A Healthcare Information Services Provider Business Model

I’ve written previously about Healthcare Information Exchange Sustainability and the need for Healthcare Information Services Providers (HISPs) to serve as gateways connecting individual EHRs.

How should HISPs be funded and how can we encourage HISP vendors to connect every little guy in the country?

We’ve started to think about this in Massachusetts.

There are numerous vendors promising HISP services –  Medicity (Aenta), Axolotl (Ingenix), Surescripts, Verizon, and Covisint.

An HIE needs to include at least one common approach to data transport, a routing directory, and a certificate management process that creates a trust fabric.   Existing HISP vendors have heterogeneous approaches to each of these functions.    In the future, the Direct Project may provide a single approach, but for now HISP vendors will need to be motivated to adhere to State HIE requirements.

An idea that has been embraced by some State HIEs, such as New Hampshire, is to pay HISP vendors a modest fee (under 100K) to support State requirements.   This “connectivity” incentive results in interoperable HISPs, creating a statewide network of networks.

Once a standardized HISP approach is supported by multiple vendors, then individual practices need to be connected.   Some practices will be aggregated into hubs by EHR software vendors as has been done in cities such as North Adams (Massachusetts), projects such as the New York City PCIP project, and physicians organizations such as the Beth Israel Deaconess Physicians Organization.   However, it’s not likely to be cost effective for a vendor to connect every isolated practice to a HISP for the $50/month the practice is willing to pay.

The Regional Extension Center program offers $5000 per provider to accelerate EHR adoption.    If State HIE programs were to offer a onetime EHR integration payment to HISP vendors, such as $500 per practice connected, then it is likely vendors would accelerate their efforts to connect “the last mile”.

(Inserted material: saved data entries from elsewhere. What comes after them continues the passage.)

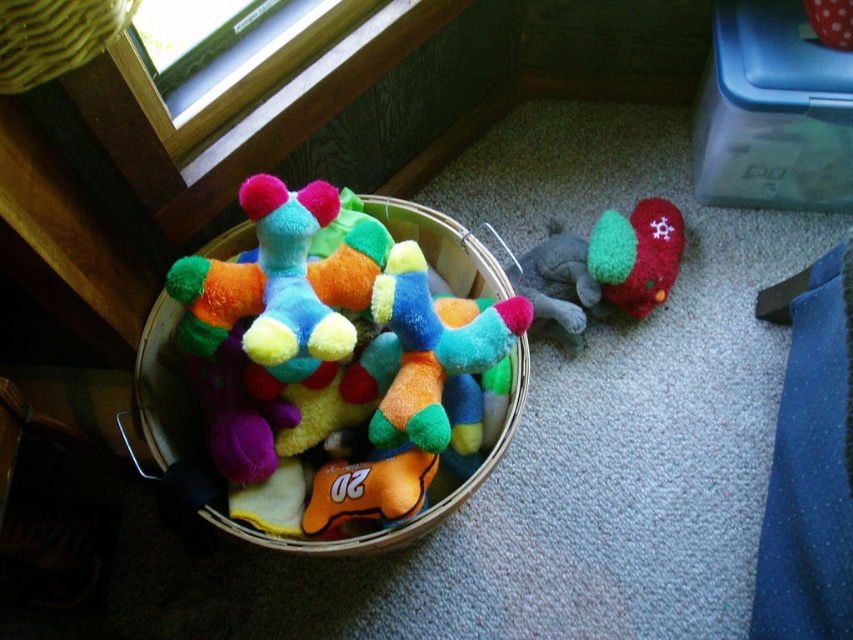 You are organizing a toy drive and need to determine if the soft fabric stuffed animals at center can fit into the yellow woven basket at upper left. Based on their sizes, what would you conclude?

The soft fabric stuffed animals at center has a larger size compared to the yellow woven basket at upper left, so they cannot fit inside the basket.

You are organizing a toy room and need to move the velvety green plush toy at lower right. Can you lift it without moving the yellow woven basket at upper left?

The yellow woven basket at upper left is positioned over the velvety green plush toy at lower right, so you cannot lift the velvety green plush toy at lower right without moving the yellow woven basket at upper left first. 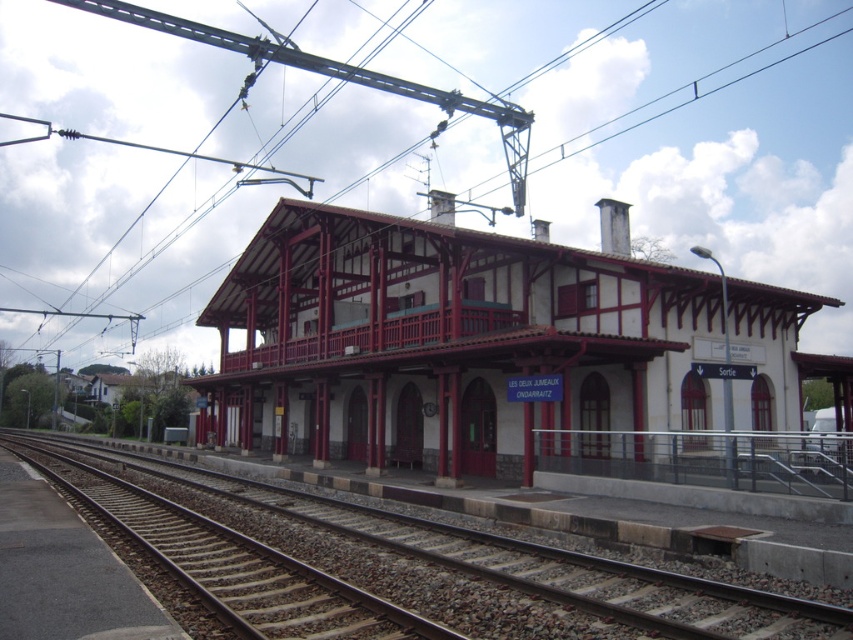 Question: Which object appears farthest from the camera in this image?

Choices:
 (A) white wood railway station at center
 (B) smooth gravel track at center

Answer: (A)

Question: Does smooth gravel track at center have a larger size compared to black metal railing at lower right?

Choices:
 (A) no
 (B) yes

Answer: (B)

Question: Is white wood railway station at center to the left of smooth gravel track at center from the viewer's perspective?

Choices:
 (A) no
 (B) yes

Answer: (A)

Question: Based on their relative distances, which object is farther from the white wood railway station at center?

Choices:
 (A) smooth gravel track at center
 (B) black metal railing at lower right

Answer: (B)

Question: Which point appears closest to the camera in this image?

Choices:
 (A) (326, 531)
 (B) (500, 330)

Answer: (A)

Question: Where is white wood railway station at center located in relation to black metal railing at lower right in the image?

Choices:
 (A) below
 (B) above

Answer: (B) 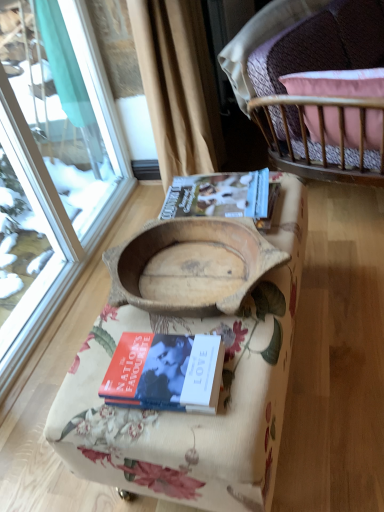 You are a GUI agent. You are given a task and a screenshot of the screen. Output one action in this format:
    pyautogui.click(x=<x>, y=<y>)
    Task: Click on the vacant space in front of hardcover book at center, arranged as the second book when viewed from the back
    
    Given the screenshot: What is the action you would take?
    pyautogui.click(x=183, y=434) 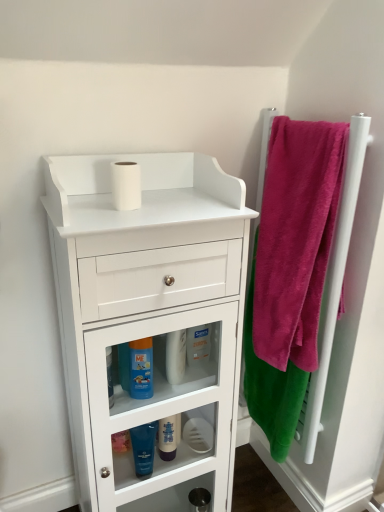 Question: In which direction should I rotate to look at white matte toilet paper at center, which is counted as the 2th toilet paper, starting from the top?

Choices:
 (A) right
 (B) left

Answer: (A)

Question: Does blue glossy mouthwash at lower center, which is the 3th mouthwash in bottom-to-top order, touch white plastic bottle at center?

Choices:
 (A) yes
 (B) no

Answer: (A)

Question: Would you say blue glossy mouthwash at lower center, which is the 3th mouthwash in bottom-to-top order, contains white plastic bottle at center?

Choices:
 (A) yes
 (B) no

Answer: (B)

Question: Is blue glossy mouthwash at lower center, the first mouthwash in the top-to-bottom sequence, not inside white plastic bottle at center?

Choices:
 (A) yes
 (B) no

Answer: (A)

Question: From the image's perspective, is blue glossy mouthwash at lower center, the first mouthwash in the top-to-bottom sequence, above white plastic bottle at center?

Choices:
 (A) no
 (B) yes

Answer: (A)

Question: Is blue glossy mouthwash at lower center, which is the 3th mouthwash in bottom-to-top order, positioned with its back to white plastic bottle at center?

Choices:
 (A) yes
 (B) no

Answer: (B)

Question: Can you confirm if blue glossy mouthwash at lower center, the first mouthwash in the top-to-bottom sequence, is positioned to the left of white plastic bottle at center?

Choices:
 (A) yes
 (B) no

Answer: (A)

Question: Considering the relative sizes of velvet pink towel at right and pink soft towel at right in the image provided, is velvet pink towel at right taller than pink soft towel at right?

Choices:
 (A) yes
 (B) no

Answer: (B)

Question: Is velvet pink towel at right closer to the viewer compared to pink soft towel at right?

Choices:
 (A) no
 (B) yes

Answer: (A)

Question: Does velvet pink towel at right have a lesser height compared to pink soft towel at right?

Choices:
 (A) yes
 (B) no

Answer: (A)

Question: Considering the relative positions of velvet pink towel at right and pink soft towel at right in the image provided, is velvet pink towel at right behind pink soft towel at right?

Choices:
 (A) yes
 (B) no

Answer: (A)

Question: Considering the relative positions of velvet pink towel at right and pink soft towel at right in the image provided, is velvet pink towel at right to the left of pink soft towel at right from the viewer's perspective?

Choices:
 (A) no
 (B) yes

Answer: (B)

Question: Does velvet pink towel at right have a lesser width compared to pink soft towel at right?

Choices:
 (A) yes
 (B) no

Answer: (B)

Question: Could you tell me if velvet pink towel at right is facing white plastic bottle at center?

Choices:
 (A) no
 (B) yes

Answer: (B) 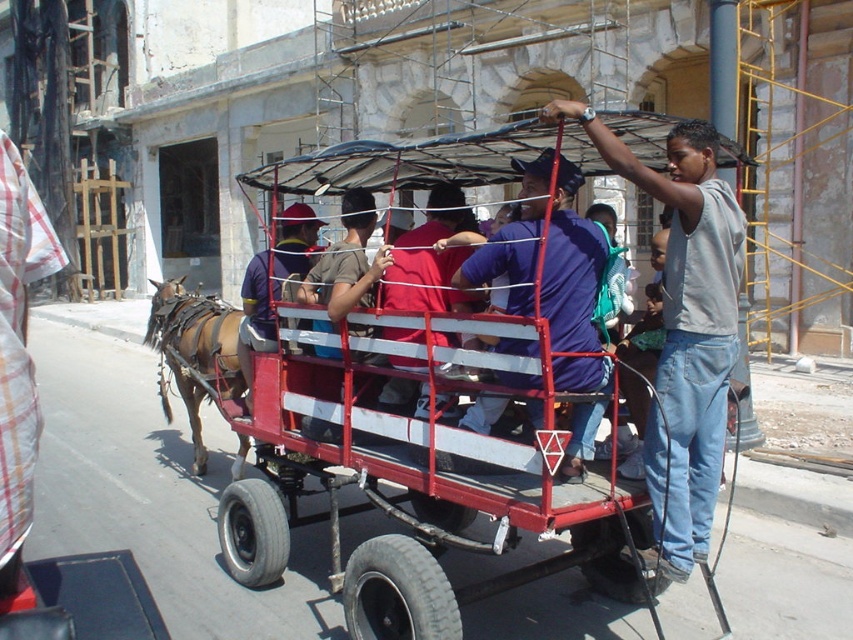 Question: Which of the following is the farthest from the observer?

Choices:
 (A) brushed metal helmet at center
 (B) metallic red cart at center
 (C) blue denim shirt at center

Answer: (A)

Question: Which object is farther from the camera taking this photo?

Choices:
 (A) blue denim shirt at center
 (B) red fabric shirt at center
 (C) metallic red cart at center
 (D) brushed metal helmet at center

Answer: (D)

Question: Considering the relative positions of blue denim shirt at center and brown leather harness at left in the image provided, where is blue denim shirt at center located with respect to brown leather harness at left?

Choices:
 (A) below
 (B) above

Answer: (B)

Question: Can you confirm if blue denim shirt at center is positioned below red fabric shirt at center?

Choices:
 (A) yes
 (B) no

Answer: (A)

Question: Which point is farther to the camera?

Choices:
 (A) brown leather harness at left
 (B) gray cotton shirt at upper right
 (C) blue denim shirt at center

Answer: (A)

Question: Is metallic red cart at center to the left of red fabric shirt at center from the viewer's perspective?

Choices:
 (A) yes
 (B) no

Answer: (A) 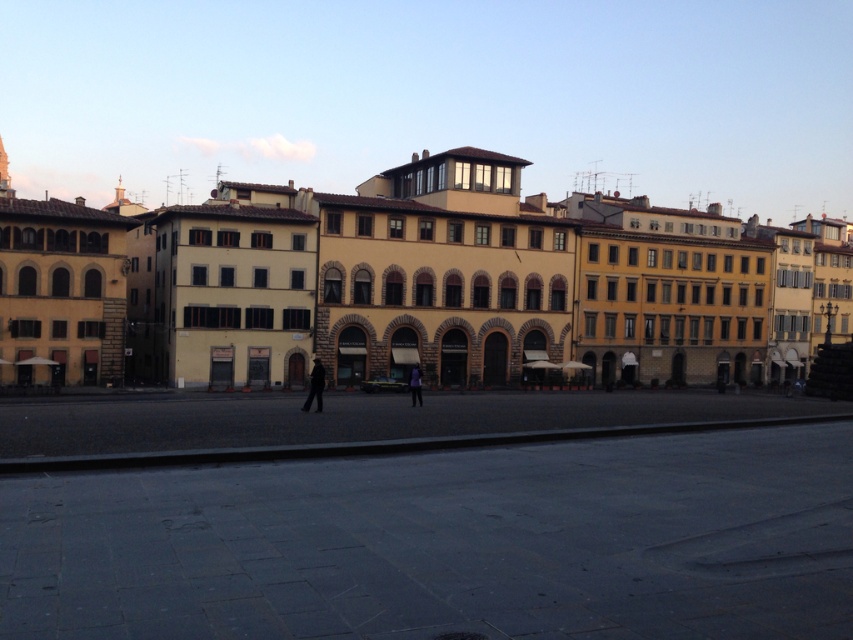 Question: Considering the real-world distances, which object is closest to the yellow stone building at center?

Choices:
 (A) purple fabric person at center
 (B) dark matte coat at center

Answer: (A)

Question: Can you confirm if yellow stone building at center is wider than purple fabric person at center?

Choices:
 (A) no
 (B) yes

Answer: (B)

Question: Which of the following is the farthest from the observer?

Choices:
 (A) (312, 388)
 (B) (189, 253)

Answer: (B)

Question: Which is nearer to the purple fabric person at center?

Choices:
 (A) dark matte coat at center
 (B) yellow stone building at center

Answer: (A)

Question: Where is dark matte coat at center located in relation to purple fabric person at center in the image?

Choices:
 (A) below
 (B) above

Answer: (B)

Question: Can you confirm if dark matte coat at center is wider than purple fabric person at center?

Choices:
 (A) no
 (B) yes

Answer: (B) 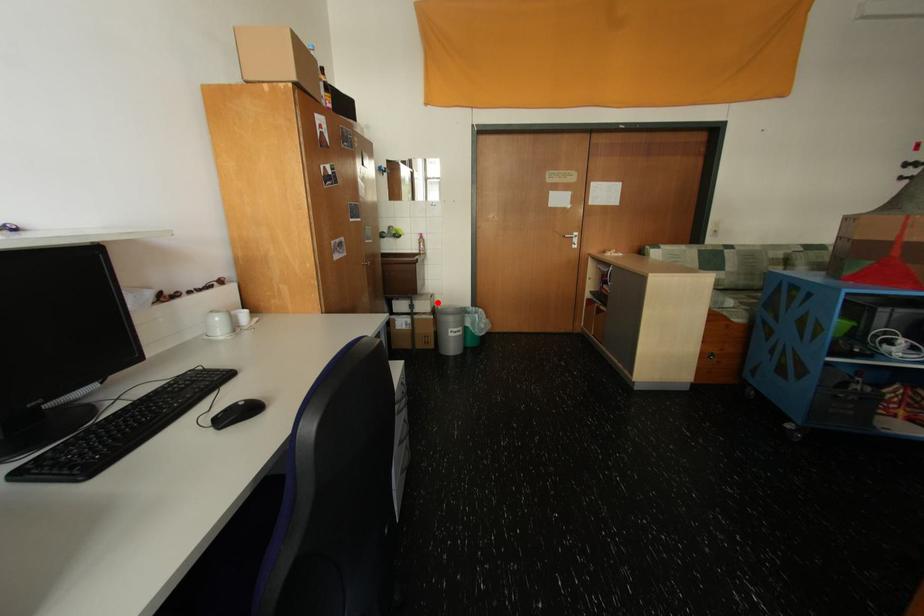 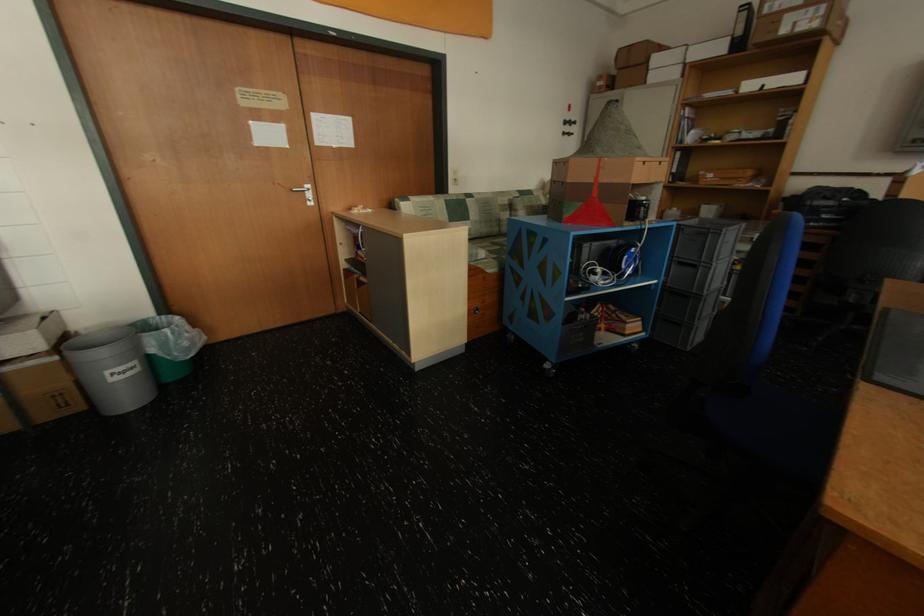 The point at the highlighted location is marked in the first image. Where is the corresponding point in the second image?

(43, 333) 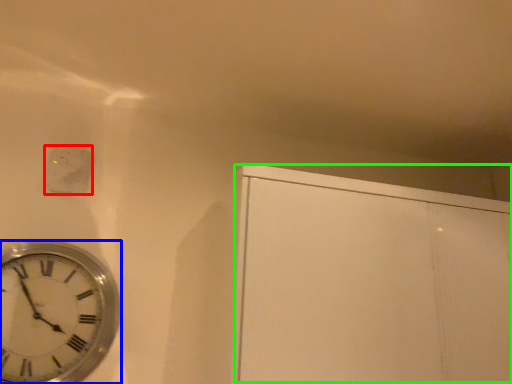 Question: Which is farther away from electric outlet (highlighted by a red box)? wall clock (highlighted by a blue box) or glass door (highlighted by a green box)?

Choices:
 (A) wall clock
 (B) glass door

Answer: (B) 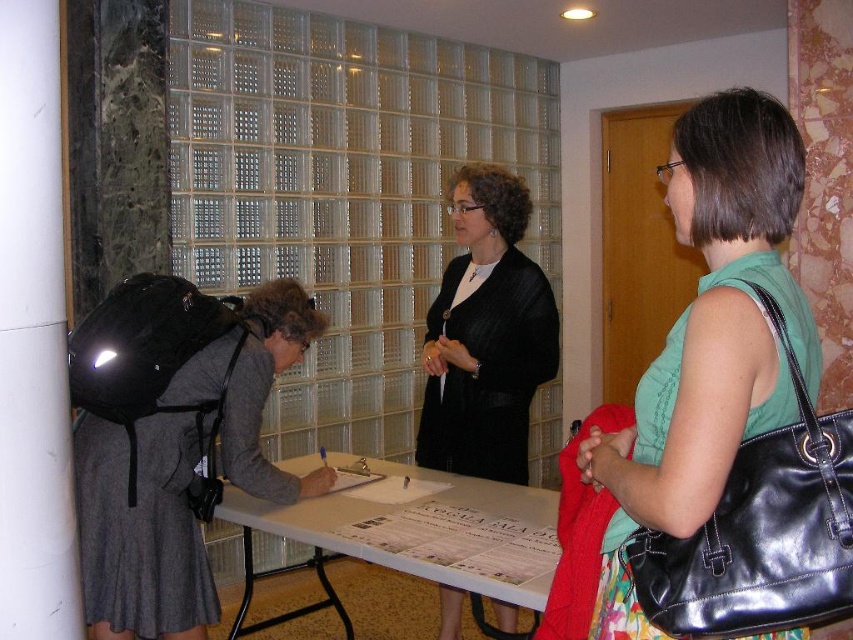 You are standing at the center of the room and want to move towards the white smooth pillar at left. Which direction should you move?

Since the white smooth pillar at left is located at point [33,337], you should move to the left to reach it.

You are a photographer positioned behind the green fabric shirt at right and the black textured blazer at center. Which person should you focus on first to capture both in the frame?

You should focus on the green fabric shirt at right first because it is closer to you than the black textured blazer at center, allowing both to be in the frame. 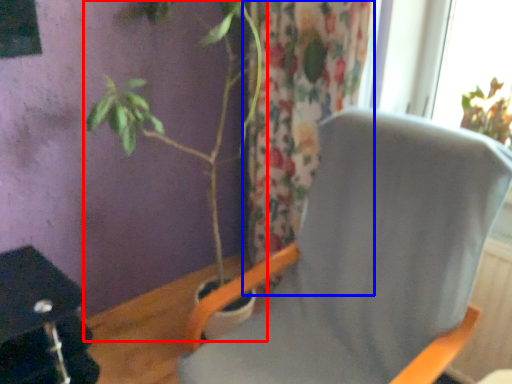 Question: Which object is further to the camera taking this photo, houseplant (highlighted by a red box) or curtain (highlighted by a blue box)?

Choices:
 (A) houseplant
 (B) curtain

Answer: (B) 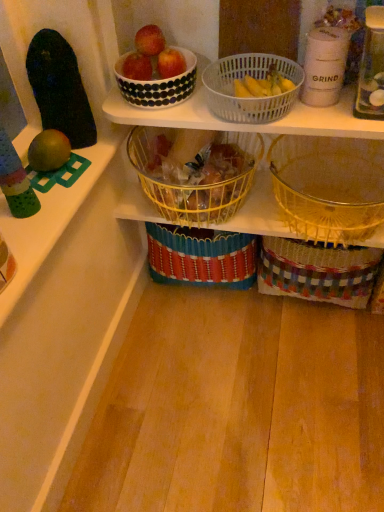 Question: Considering the positions of woven multicolored basket at lower right and shiny red apple at upper center, the 2th apple when ordered from right to left, in the image, is woven multicolored basket at lower right wider or thinner than shiny red apple at upper center, the 2th apple when ordered from right to left,?

Choices:
 (A) thin
 (B) wide

Answer: (B)

Question: Considering their positions, is woven multicolored basket at lower right located in front of or behind shiny red apple at upper center, the 2th apple when ordered from right to left?

Choices:
 (A) front
 (B) behind

Answer: (B)

Question: Estimate the real-world distances between objects in this image. Which object is closer to the shiny red apple at upper center, the second apple when ordered from left to right?

Choices:
 (A) white dotted bowl at upper center
 (B) yellow plastic bananas at upper center
 (C) transparent plastic bottle at upper right
 (D) matte black bowl at upper center, which appears as the 3th apple when viewed from the right
 (E) yellow wire basket at center, marked as the third basket in a right-to-left arrangement

Answer: (D)

Question: Which object is the farthest from the matte black bowl at upper center, which appears as the 3th apple when viewed from the right?

Choices:
 (A) yellow plastic bananas at upper center
 (B) yellow wire basket at center, positioned as the first basket in left-to-right order
 (C) translucent plastic basket at upper center, which appears as the second basket when viewed from the left
 (D) glossy apple at upper center, acting as the first apple starting from the right
 (E) yellow woven basket at lower right, arranged as the 3th basket when viewed from the left

Answer: (E) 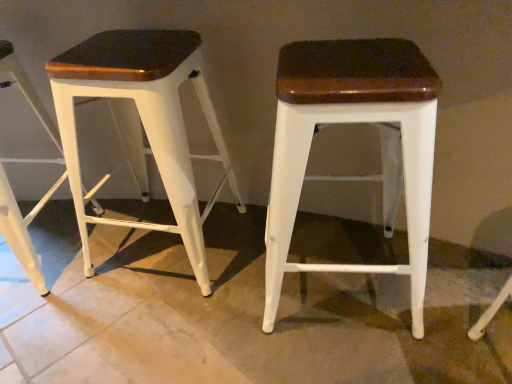 Question: Does matte white stool at left, which is counted as the 2th stool, starting from the left, appear on the right side of matte white stool at left, which is the 1th stool from left to right?

Choices:
 (A) no
 (B) yes

Answer: (B)

Question: From a real-world perspective, is matte white stool at left, which is the second stool from right to left, under matte white stool at left, marked as the third stool in a right-to-left arrangement?

Choices:
 (A) yes
 (B) no

Answer: (B)

Question: Is matte white stool at left, which is the second stool from right to left, oriented towards matte white stool at left, marked as the third stool in a right-to-left arrangement?

Choices:
 (A) no
 (B) yes

Answer: (A)

Question: Can you confirm if matte white stool at left, which is the second stool from right to left, is thinner than matte white stool at left, marked as the third stool in a right-to-left arrangement?

Choices:
 (A) no
 (B) yes

Answer: (B)

Question: Is matte white stool at left, which is counted as the 2th stool, starting from the left, completely or partially outside of matte white stool at left, marked as the third stool in a right-to-left arrangement?

Choices:
 (A) no
 (B) yes

Answer: (B)

Question: Looking at their shapes, would you say matte white stool at left, which is counted as the 2th stool, starting from the left, is wider or thinner than matte white stool at center, positioned as the first stool in right-to-left order?

Choices:
 (A) thin
 (B) wide

Answer: (A)

Question: From the image's perspective, relative to matte white stool at center, the third stool when ordered from left to right, is matte white stool at left, which is the second stool from right to left, above or below?

Choices:
 (A) above
 (B) below

Answer: (A)

Question: Is matte white stool at left, which is the second stool from right to left, bigger or smaller than matte white stool at center, the third stool when ordered from left to right?

Choices:
 (A) small
 (B) big

Answer: (A)

Question: In terms of height, does matte white stool at left, which is counted as the 2th stool, starting from the left, look taller or shorter compared to matte white stool at center, positioned as the first stool in right-to-left order?

Choices:
 (A) tall
 (B) short

Answer: (A)

Question: From the image's perspective, is matte white stool at center, the third stool when ordered from left to right, positioned above or below matte white stool at left, which is the 1th stool from left to right?

Choices:
 (A) below
 (B) above

Answer: (A)

Question: Would you say matte white stool at center, positioned as the first stool in right-to-left order, is to the left or to the right of matte white stool at left, which is the 1th stool from left to right, in the picture?

Choices:
 (A) right
 (B) left

Answer: (A)

Question: Considering the positions of matte white stool at center, positioned as the first stool in right-to-left order, and matte white stool at left, marked as the third stool in a right-to-left arrangement, in the image, is matte white stool at center, positioned as the first stool in right-to-left order, taller or shorter than matte white stool at left, marked as the third stool in a right-to-left arrangement,?

Choices:
 (A) short
 (B) tall

Answer: (A)

Question: Is matte white stool at center, positioned as the first stool in right-to-left order, in front of or behind matte white stool at left, marked as the third stool in a right-to-left arrangement, in the image?

Choices:
 (A) behind
 (B) front

Answer: (B)

Question: Considering the positions of matte white stool at center, positioned as the first stool in right-to-left order, and matte white stool at left, which is the second stool from right to left, in the image, is matte white stool at center, positioned as the first stool in right-to-left order, taller or shorter than matte white stool at left, which is the second stool from right to left,?

Choices:
 (A) short
 (B) tall

Answer: (A)

Question: Based on their sizes in the image, would you say matte white stool at center, positioned as the first stool in right-to-left order, is bigger or smaller than matte white stool at left, which is the second stool from right to left?

Choices:
 (A) small
 (B) big

Answer: (B) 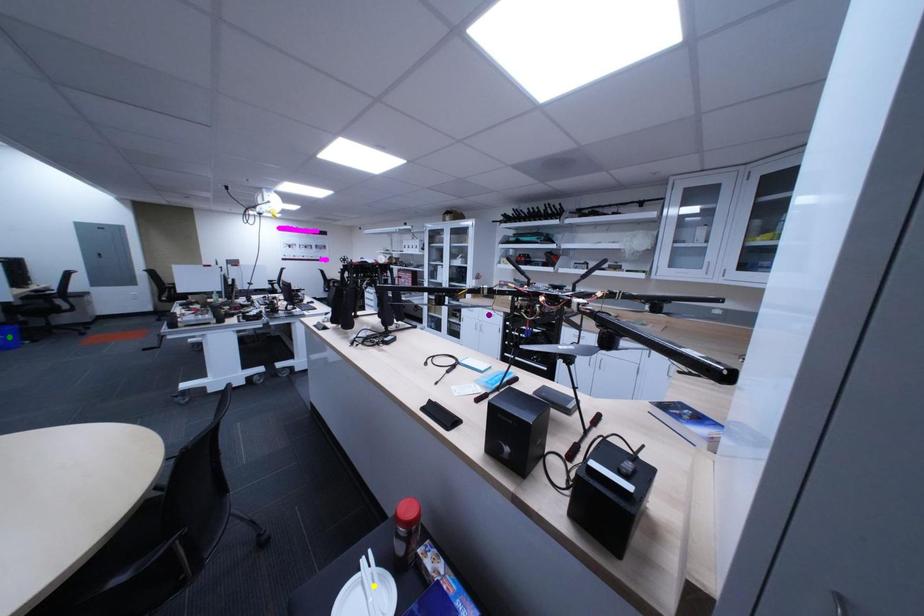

Thus, if State HIE funds covered vendor costs to implement statewide standards and offered a per EHR initial connectivity fee, barriers to startup would be eliminated.   The small amounts clinicians are willing to pay per month would then cover operating expenses so that HISPs could be self sustaining.

As a fallback, in the case that vendors do not find these payments appealing enough, Massachusetts has considered the idea of a public interest HISP – a subsidized service to cover practices without resources, in remote locations, or with special connectivity challenges.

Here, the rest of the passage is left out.